What’s interesting is that now OpenAI recommends using XML in some cases when you’re trying to provide specific instructions. Markdown is easier for most people to wrap their heads around; XML is more technical, but it’s been pointed out in documentation as one of the ways to help the model understand structure—particularly with the shift to the GPT-5 series. At the same time, we’ve also seen Markdown embraced by Anthropic for things like working with agents and for how humans naturally explain things to models.

So we’re in this space where both Markdown and XML are useful. But the core idea—delineating between instruction and content—hasn’t gone away.

We also find that sometimes you can get video models and image models to perform better if you give them raw JSON, which is highly structured.
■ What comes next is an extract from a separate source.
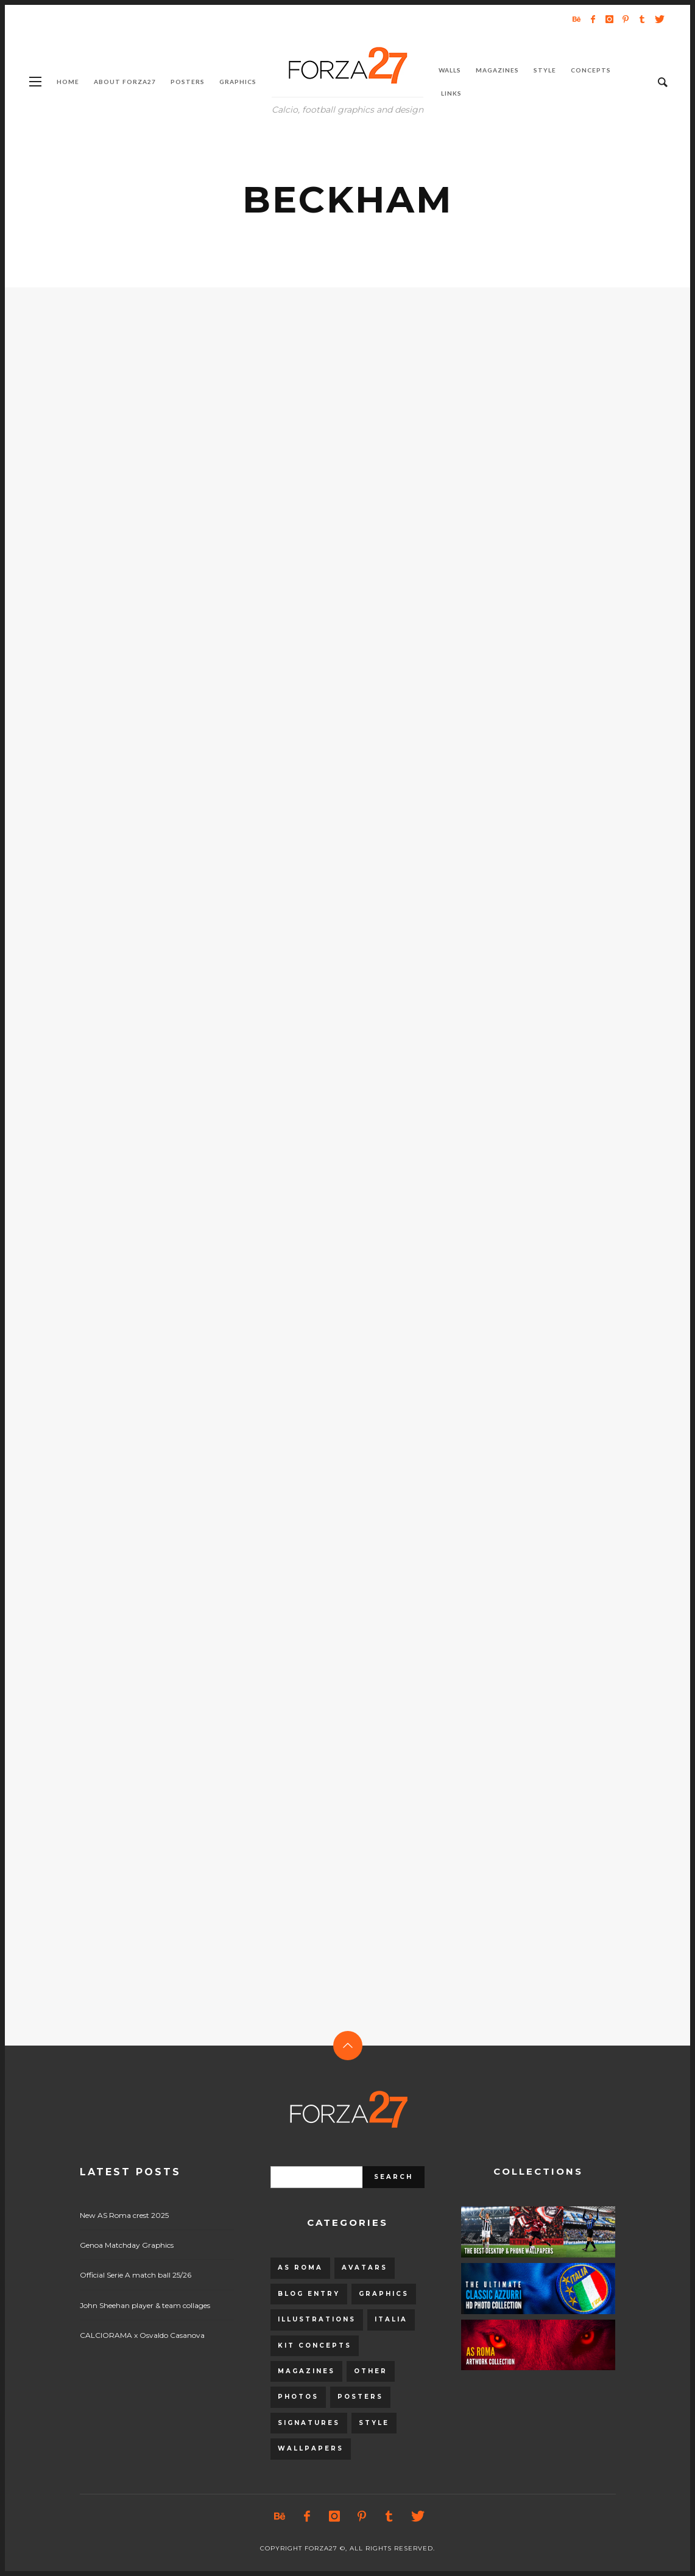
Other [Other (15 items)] (370, 2371)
Now, is that because those systems “prefer JSON,” or because they prefer really, really structured inputs? That probably varies by model. But even to this day—six years after the launch of GPT-3—the more structured your inputs are, the better your outcomes tend to be, because you’re reducing ambiguity.

Practical Example: JSON for Structured Inputs

{
  "task": "Generate a 20-second product video script",
  "audience": "new users",
  "style": "clear, energetic",
  "must_include": [
    "problem",
    "solution",
    "call to action"
  ],
  "avoid": [
    "technical jargon",
    "unverified claims"
  ]
}

When inputs are this explicit, models spend less effort guessing your intent and more effort solving the task.

Even if a model can usually tell the difference between instructions and content, it still has to stop and think a little bit. And that matters. If you make the model spend effort resolving ambiguity, it’s not using that effort to solve the actual problem you’re trying to solve. And it increases the chance you get a different answer—either because it came to the wrong conclusion about what you meant, or because it simply didn’t spend as much time thinking about the task as it could have.